Junrui Xu [7] ve arkadaşları yaptıkları çalışmada AA5182 alüminyum alaşımlı levhanın şekillendirilmesinde lastik pedin etkisi araştırılmıştır. Büzülmeyi veya plastik bükülmeyi önlemek için, çekme işlemi sırasında iş parçasının tüm alanını desteklemek üzere lastik bir ped zımba olarak kullanılmıştır. Çalışma sonucunda, levhaların şekillendirilmesinde, kalıp açılarının ve draft açısının önemli bir parametre olduğu belirlenmiş, ancak lastik tamponun sertliğinin önemli bir parametre olmadığı sonucuna varılmıştır.
Abbas Niknejad [8] ve arkadaşları, Al1050, SS304 ve Ti-G5 sac parçalarının teflon (zımba) tampon kullanılarak şekillendirilmesi üzerine bir çalışma yapmışlardır. Yaptıkları çalışmada, artan tampon kalınlığının şekillendirme için gerekli enerji miktarını artırdığını rapor etmişlerdir. Bu sonuç, tampon kalınlığının şekillendirme sürecindeki önemini vurgulamaktadır. Çalışmada, enjeksiyon sıcaklığı, enjeksiyon basıncı ve hızı gibi faktörler kontrol edilmiştir. Araştırma sonucunda, sac parçalarının incelmesi üzerinde tüm faktörlerin etkili olduğu belirlenmiş ve sac parçalarının incelme oranlarının %1,933 ile %3,867 arasında değiştiği tespit edilmiştir. Ayrıca, artan basınç, eriyik sıcaklık ve enjeksiyon sıcaklığının şekillendirme oranını artırdığı rapor edilmiştir.

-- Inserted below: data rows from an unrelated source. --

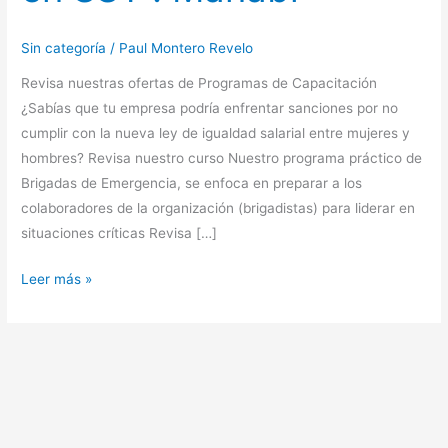
Sin categoría
/
Paul Montero Revelo
Revisa nuestras ofertas de Programas de Capacitación
¿Sabías que tu empresa podría enfrentar sanciones por no
cumplir con la nueva ley de igualdad salarial entre mujeres y
hombres? Revisa nuestro curso Nuestro programa práctico de
Brigadas de Emergencia, se enfoca en preparar a los
colaboradores de la organización (brigadistas) para liderar en
situaciones críticas Revisa […]
Leer más »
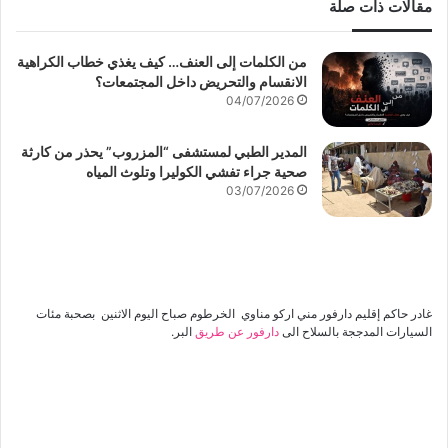
مقالات ذات صلة
من الكلمات إلى العنف… كيف يغذي خطاب الكراهية
الانقسام والتحريض داخل المجتمعات؟
04/07/2026
المدير الطبي لمستشفى “المزروب” يحذر من كارثة
صحية جراء تفشي الكوليرا وتلوث المياه
03/07/2026
غادر حاكم إقليم دارفور مني اركو مناوي الخرطوم صباح اليوم الاثنين بصحبة مئات
السيارات المدججة بالسلاح الى
دارفور عن طريق
البر.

L. Belhassen [9] ve arkadaşları, alüminyum sacların lastik tampon yardımıyla şekillendirilmesi üzerine bir çalışma yapmışlardır. Çalışmada, geri esneme ve sünek hasarın sayısal tahmini üzerinde durulmuştur. Çalışma sonuçlarına göre, lastik tamponun sertliğinin artması, hasar olasılığını artırmış ve şekillendirilebilirliği azaltmıştır. Bu bulgular, alüminyum sacların lastik tampon yardımıyla şekillendirilmesinde sertlik parametresinin önemli bir faktör olduğunu göstermektedir.

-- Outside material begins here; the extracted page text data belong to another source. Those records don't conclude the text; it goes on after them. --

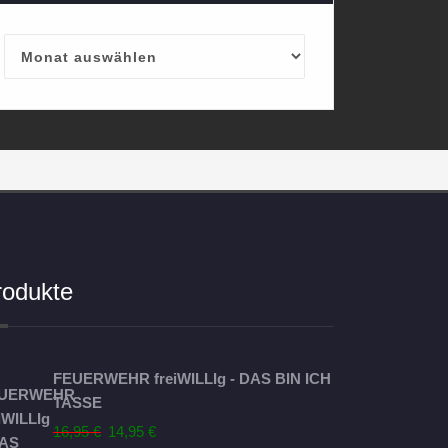
Archives
rodukte
FEUERWEHR freiWILLIg - DAS BIN ICH
TASSE
Ursprünglicher
Aktueller
16,95
€
14,95
€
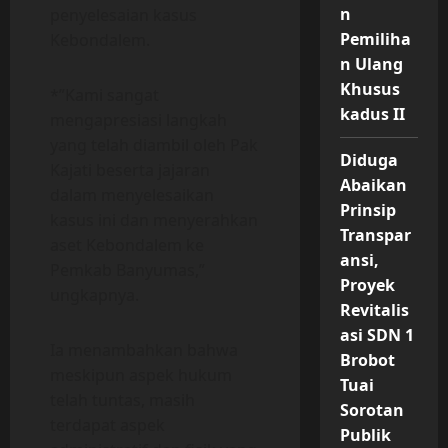
n
penyelesaian kasus
Pemiliha
Kebondalem.
n Ulang
Khusus
*”Kami sangat
kadus II
mengapresiasi langkah
yang telah diambil oleh Pak
Diduga
Kajati beserta jajaran
Abaikan
dalam menyelesaikan
Prinsip
kasus ini dan menyerahkan
Transpar
aset Kebondalem ke
ansi,
Pemkab Banyumas,”
Proyek
ungkapnya.
Revitalis
asi SDN 1
Ia menambahkan bahwa
Brobot
meskipun aspek hukum
Tuai
telah tuntas, masih
Sorotan
terdapat aspek
Publik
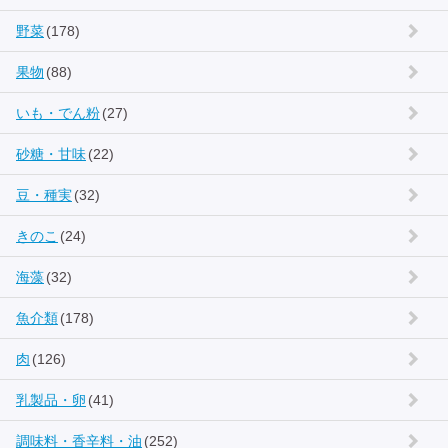
野菜
(178)
果物
(88)
いも・でん粉
(27)
砂糖・甘味
(22)
豆・種実
(32)
きのこ
(24)
海藻
(32)
魚介類
(178)
肉
(126)
乳製品・卵
(41)
調味料・香辛料・油
(252)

Lachhel Belhassen [10] ve arkadaşlarının yaptığı araştırma, alüminyum AA1050-H14 sac metallerin şekillendirilmesinde esnek zımba kullanımının etkinliği üzerinedir. Zımba olarak iki farklı sertlikte (50 ve 70 Shore A) poliüretan, silikon ve doğal kauçuk malzemeler kullanmışlardır. Araştırmanın sonuçları, poliüretan kauçuğun, serbest genleşme yöntemiyle sac metalleri şekillendirmede diğer malzemelere göre daha üstün olduğunu göstermiştir. Poliüretan kauçuk, doğal ve silikon kauçuğa kıyasla, sac metalin kırılmasını geciktirerek daha yüksek şekil alma kabiliyeti sağlamış. Bu sonuç, poliüretanın yüksek esneklik ve dayanıklılık özelliklerinden kaynaklandığı belirtilmiştir. Esnek zımbaların sertliği arttıkça, sac levhaların şekil alma kabiliyeti de iyileşmiştir.

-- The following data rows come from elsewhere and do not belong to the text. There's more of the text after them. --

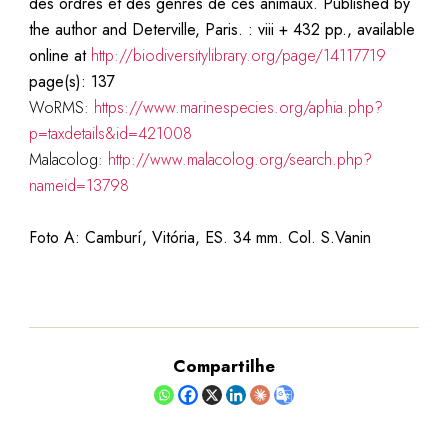
des ordres et des genres de ces animaux. Published by
the author and Deterville, Paris. : viii + 432 pp., available
online at
http://biodiversitylibrary.org/page/14117719
page(s): 137
WoRMS:
https://www.marinespecies.org/aphia.php?
p=taxdetails&id=421008
Malacolog:
http://www.malacolog.org/search.php?
nameid=13798
Foto A: Camburí, Vitória, ES. 34 mm. Col. S.Vanin
Compartilhe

Fabrizio Quadrini [11] ve ekibinin çalışması, ince alüminyum levhaların şekillendirilmesinde polimerik malzemelerin kullanılabilirliğini ve bu süreçte karşılaşılan zorlukları incelemiştir. Çalışmada, silikon kauçuk (SR) ve stiren bütadien kauçuk (SBR) gibi esnek malzemeler ile poliamid 66 (PA) gibi yarı sert malzemelerin kullanımı değerlendirilmiştir. Çalışmada kullanılan esnek malzemelerin, düşük dayanıklılıklarına rağmen şekillendirme için uygun olduğu ancak prosesin ayarlanmasının zor olduğu rapor edilmiştir. Yırtılma veya buruşmayı önlemek için uygun bir proses tasarımı gerektiği belirtilmiştir. Ayrıca, farklı sertlikteki polimer malzemelerin kombinasyonunun en uygun proses tasarımını sağlayabileceği ifade edilmiştir.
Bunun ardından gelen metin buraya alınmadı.